Jadi, tidak ada patokan yang mutlak. Begitu juga ketentuan hukum yang sering menjadi kontroversial, misalnya hukum potong tangan dan rajam. Sebenarnya, hemat saya, hukum itu tidak qath’iy (mutlak). Jukum dan sanksi apa pun yang akan kita terapkan dalam undang-undang harus kita lihat sejauh mana dia mencerminkan aspirasi keadilan, dan secara prosedural melalui proses musyawarah yang demokratis.
Kalau prinsip keadilan dan proses musyawarah menganggap bahwa hukum-hukum itu masih relevan, maka argumen kita untuk menetapkan hukum-hukum tersebut jangan semata karena ini ada dalam al-Qur’an dan dalam argumen apriori. Tapi dengan logika manusiawi, bahwa ini memang adil, dengan perhitungan obyektif. Kalau argumentasinya apriori, orang lain pun akan menolak dengan argumen yangb apriori. Misalnya, tentang konsep hudud yang diasumsikan sudah tegas (qath’iy) dalam al- Qur’an. Kecenderungan ini, sebenarnya menjadikan pemikiran hukum Islam tidak konsisten.
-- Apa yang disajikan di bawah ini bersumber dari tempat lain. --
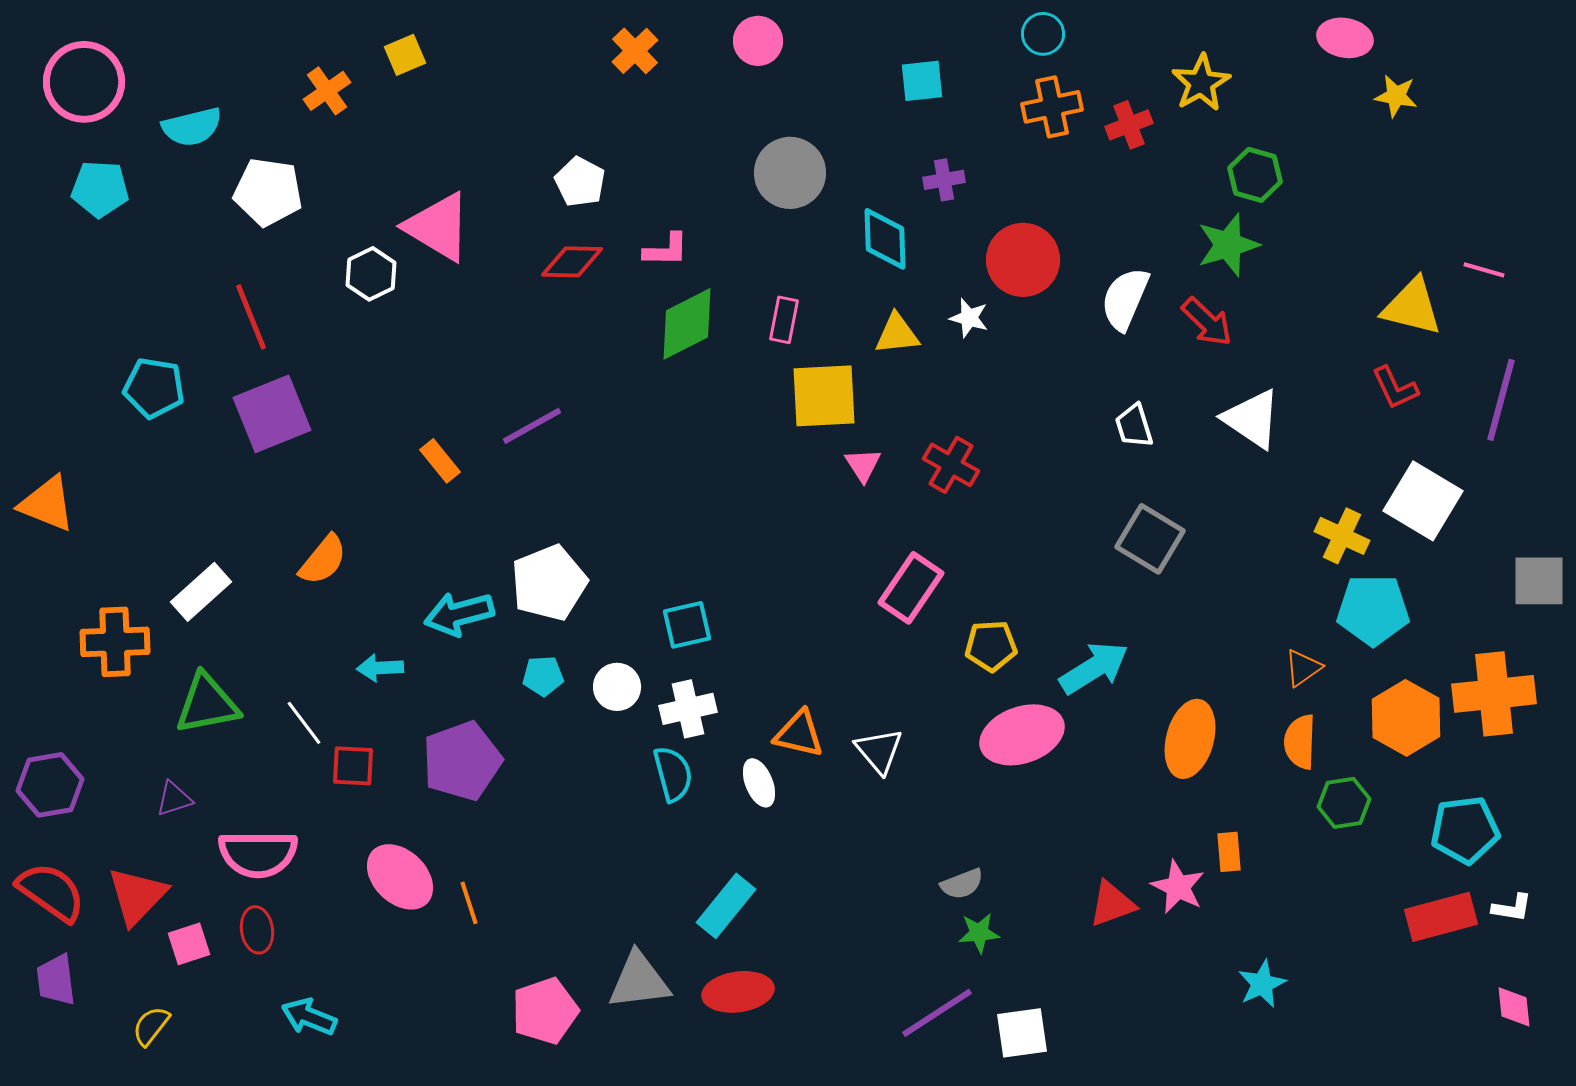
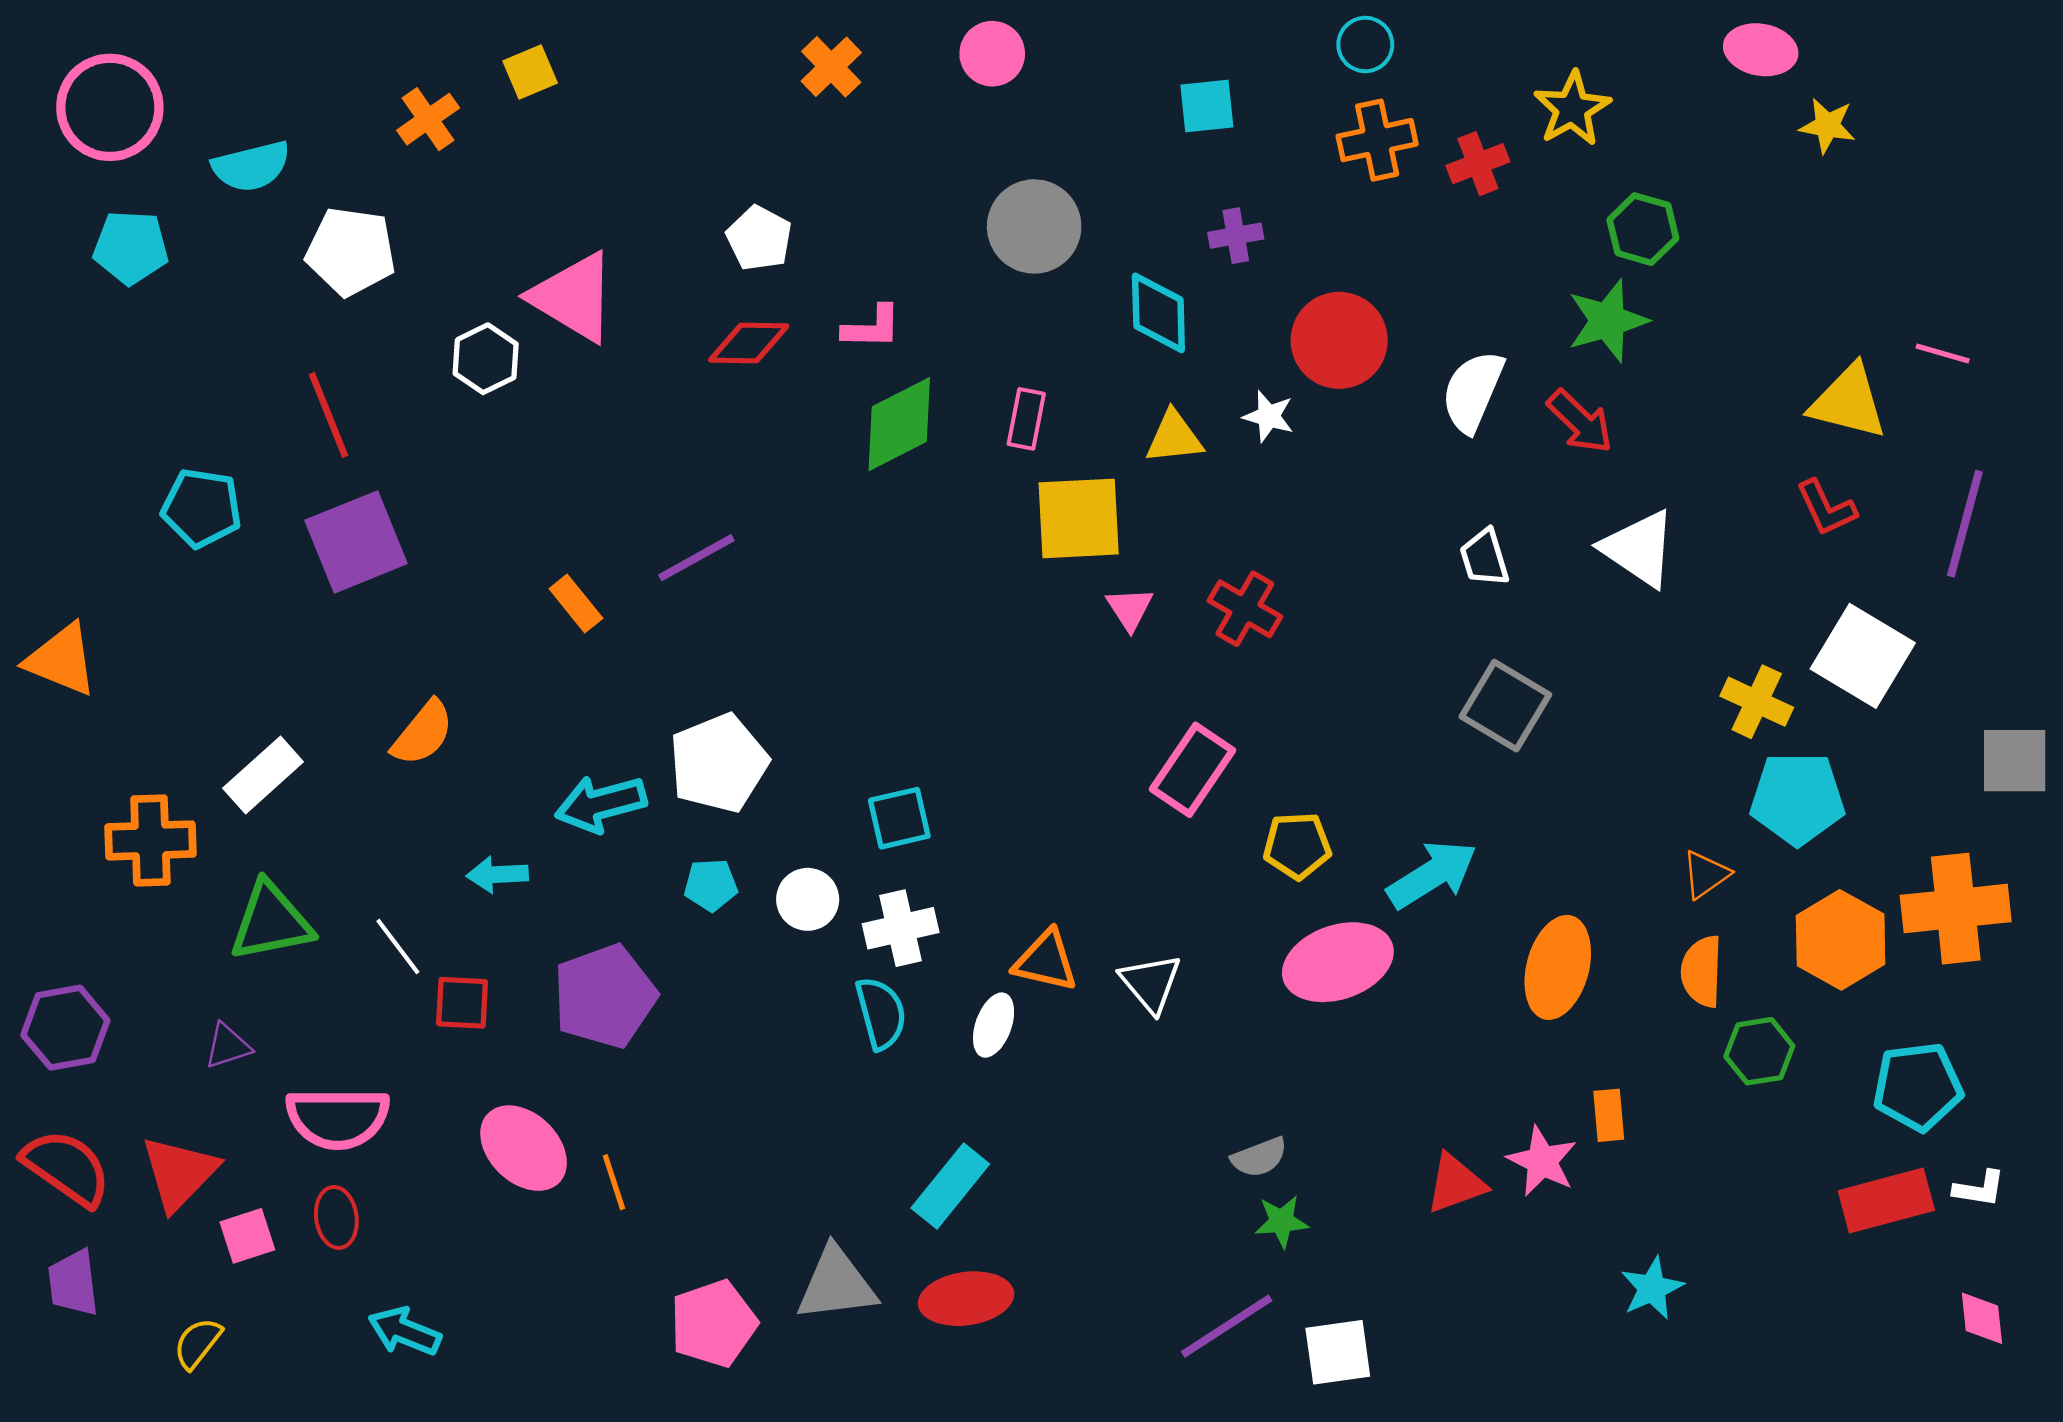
white ellipse: (759, 783) -> (994, 1025), turned 42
Selalu mengaitkan dirinya kepada filsafat dan substansi hukum, yang kita sebut etika dan moral. Hal ini membuat hukum Islam terjebak pada pemutlakkan sesuatu yang sebenarnya hadir dalam konteks ruang dan waktu tertentu. Sebab, yang harus jadi pijakan dan harus qath’iy adalah prinsip keadilan dan musyawarahnya. Misalnya, hukum potong tangan, itu soal teknis. Prinsipnya adalah hifdh al-mal, memelihara harta. Potong tangan hanya kiat agar orang tidak melakukan pencurian harta orang lain. Maka, kalau begitu yang qath’iy itu bukan potong tangannnya, melainkan hifdh al-mal sebagai maqashid al-syar’iyah (tujuan diterapkannya hukum). Banyak ketentuan hukum yang sebenarnya hanya cara bukan tujuan. Tapi karena bahasa yang digunakan demikian jelas, maka dipatok sebagai yang qath’iy, padahal itu washilah (instrumen) –nya. Dan, washilah itu tidak pernah abadi, akan bergantung pada apakah ia bisa mewujudkan tujuannya atau tidak. Ini juga bisa berlaku bagi hukum rajam. Bahkan, hukum mati juga sebetulnya relatif, tapi diduga kuat jauh lebih adil untuk dijatuhkan bagi kejahatan pembunuhan.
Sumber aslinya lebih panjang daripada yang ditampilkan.